### Aim of the exercise
How many of the lines below hold "могли"? Only the number, please.

### Information provided
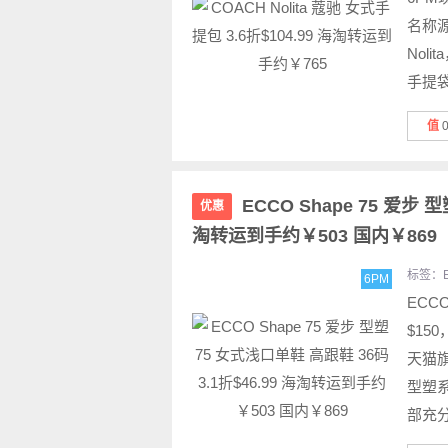
名称
Nol
手提
值
ECCO Shape 75 爱步 
优惠
淘转运到手约￥503 国内￥869
标签：
6PM
ECCO
$150
天猫旗
型塑
部充分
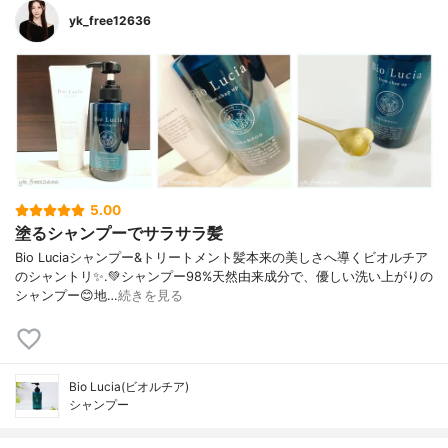
yk_free12636
5.00
塗るシャンプーでサラサラ髪
Bio Luciaシャンプー&トリートメント⁡髪本来の美しさへ導くビオルチア
のシャントリ✨⁡.💚シャンプー98%天然由来成分で、優しい洗い上がりの
シャンプー😊地…
続きを見る
Bio Lucia(ビオルチア)
シャンプー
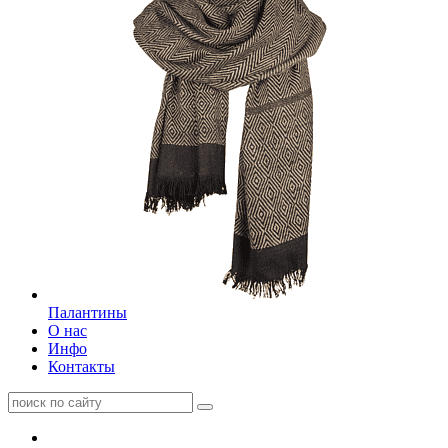
Палантины
О нас
Инфо
Контакты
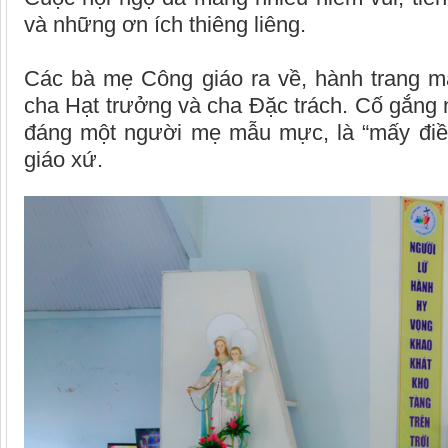
và những ơn ích thiêng liêng.
Các bà mẹ Công giáo ra về, hành trang ma
cha Hạt trưởng và cha Đặc trách. Cố gắng
đáng một người mẹ mẫu mực, là “mấy điều 
giáo xứ.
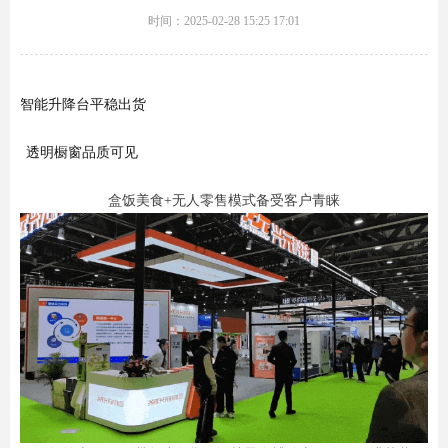
时间：
2025-02-28 15:25
17:01
智能升降台平稳出货
透明橱窗品质可见
盒饭美食+无人零售模式备受客户青睐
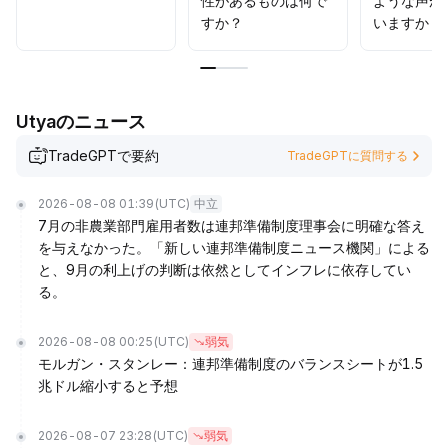
性があるものは何で
ような声が
すか？
いますか？
Utyaのニュース
TradeGPTで要約
TradeGPTに質問する
2026-08-08 01:39
(UTC)
中立
7月の非農業部門雇用者数は連邦準備制度理事会に明確な答え
を与えなかった。「新しい連邦準備制度ニュース機関」による
と、9月の利上げの判断は依然としてインフレに依存してい
る。
2026-08-08 00:25
(UTC)
弱気
モルガン・スタンレー：連邦準備制度のバランスシートが1.5
兆ドル縮小すると予想
2026-08-07 23:28
(UTC)
弱気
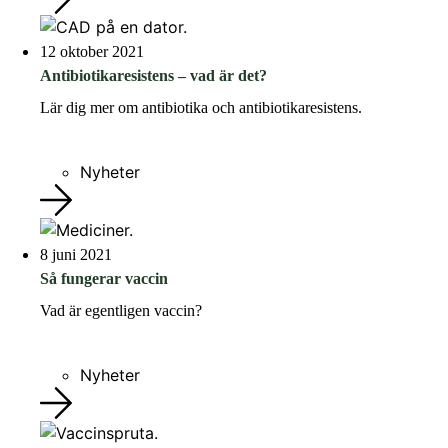
12 oktober 2021
Antibiotikaresistens – vad är det?
Lär dig mer om antibiotika och antibiotikaresistens.
Nyheter
8 juni 2021
Så fungerar vaccin
Vad är egentligen vaccin?
Nyheter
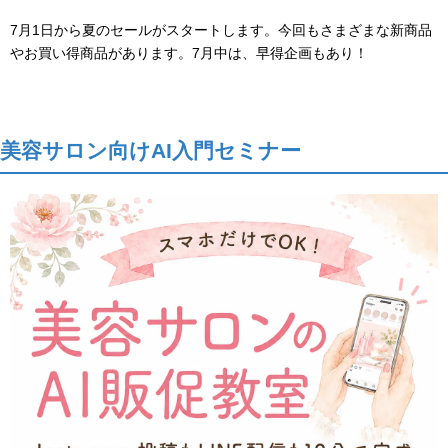
7月1日から夏のセールがスタートします。今回もさまざまな新商品
やお買い得商品があります。7月中は、早得企画もあり！
美容サロン向けAI入門セミナー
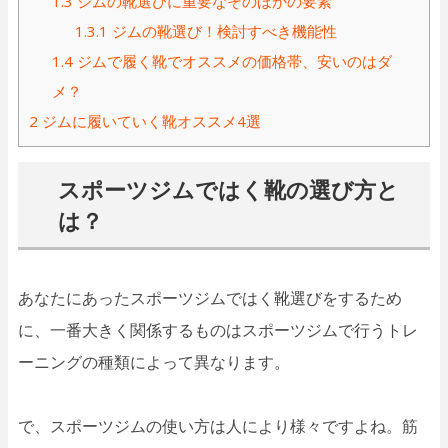
1.3
ジムの靴選びに重要なそのほかの要素
1.3.1
ジムの靴選び！検討すべき機能性
1.4
ジムで履く靴でオススメの価格帯、安いのはダ
メ？
2
ジムに履いていく靴オススメ4選
スポーツジムではく靴の選び方と
は？
あなたにあったスポーツジムではく靴選びをするため
に、一番大きく関係するものはスポーツジムで行うトレ
ーニングの種類によって異なります。
で、スポーツジムの使い方は人により様々ですよね。筋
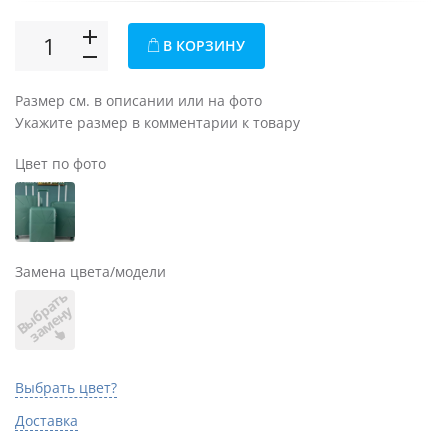
В КОРЗИНУ
Размер см. в описании или на фото
Укажите размер в комментарии к товару
Цвет по фото
Замена цвета/модели
В
ы
б
а
т
ь
з
а
м
е
н
р
у
Выбрать цвет?
Доставка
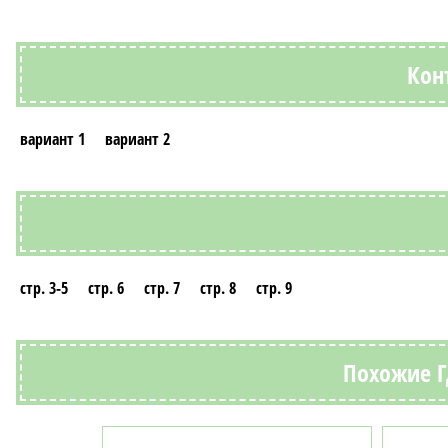
Кон
вариант 1
вариант 2
стр. 3-5
стр. 6
стр. 7
стр. 8
стр. 9
Похожие Г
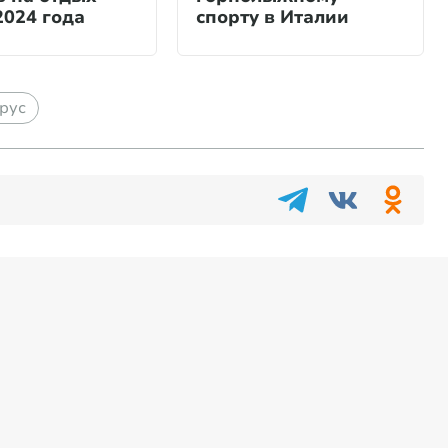
2024 года
спорту в Италии
рус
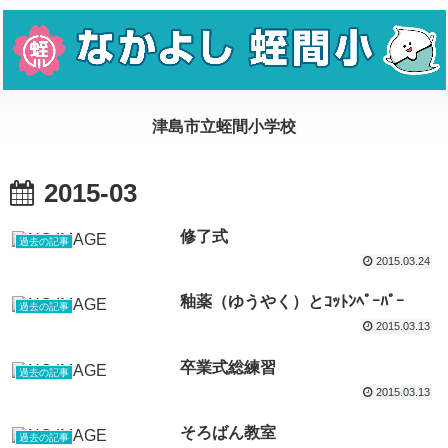
2015-03
修了式
過去の記事
2015.03.24
釉薬（ゆうやく）とｺｯﾄﾝﾍﾟｰﾊﾟｰ
過去の記事
2015.03.13
卒業式総練習
過去の記事
2015.03.13
そろばん教室
過去の記事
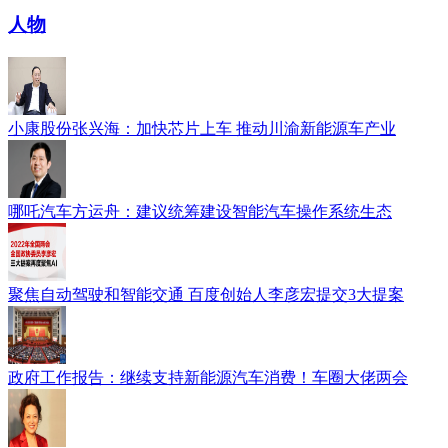
人物
小康股份张兴海：加快芯片上车 推动川渝新能源车产业
哪吒汽车方运舟：建议统筹建设智能汽车操作系统生态
聚焦自动驾驶和智能交通 百度创始人李彦宏提交3大提案
政府工作报告：继续支持新能源汽车消费！车圈大佬两会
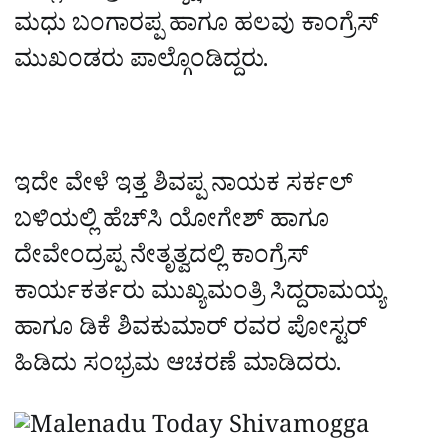
ಮಧು ಬಂಗಾರಪ್ಪ ಹಾಗೂ ಹಲವು ಕಾಂಗ್ರೆಸ್‌
ಮುಖಂಡರು ಪಾಲ್ಗೊಂಡಿದ್ದರು.
ಇದೇ ವೇಳೆ ಇತ್ತ ಶಿವಪ್ಪ ನಾಯಕ ಸರ್ಕಲ್‌
ಬಳಿಯಲ್ಲಿ ಹೆಚ್‌ಸಿ ಯೋಗೇಶ್‌ ಹಾಗೂ
ದೇವೇಂದ್ರಪ್ಪ ನೇತೃತ್ವದಲ್ಲಿ ಕಾಂಗ್ರೆಸ್‌
ಕಾರ್ಯಕರ್ತರು ಮುಖ್ಯಮಂತ್ರಿ ಸಿದ್ದರಾಮಯ್ಯ
ಹಾಗೂ ಡಿಕೆ ಶಿವಕುಮಾರ್‌ ರವರ ಪೋಸ್ಟರ್‌
ಹಿಡಿದು ಸಂಭ್ರಮ ಆಚರಣೆ ಮಾಡಿದರು.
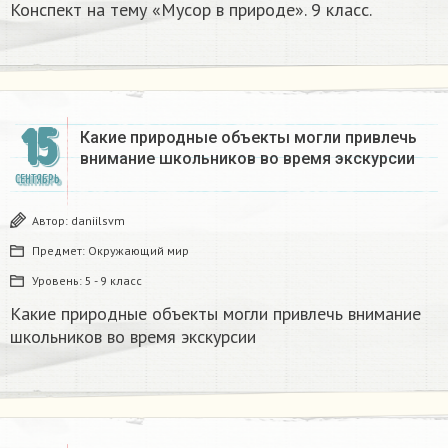
Конспект на тему «Мусор в природе». 9 класс.​
15
Какие природные объекты могли привлечь
внимание школьников во время экскурсии
СЕНТЯБРЬ
Автор:
daniilsvm
Предмет:
Окружающий мир
Уровень:
5 - 9 класс
Какие природные объекты могли привлечь внимание
школьников во время экскурсии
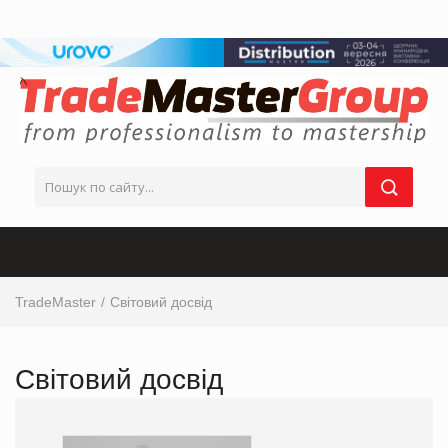
TradeMaster
Світовий досвід
Світовий досвід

### Output of the task
2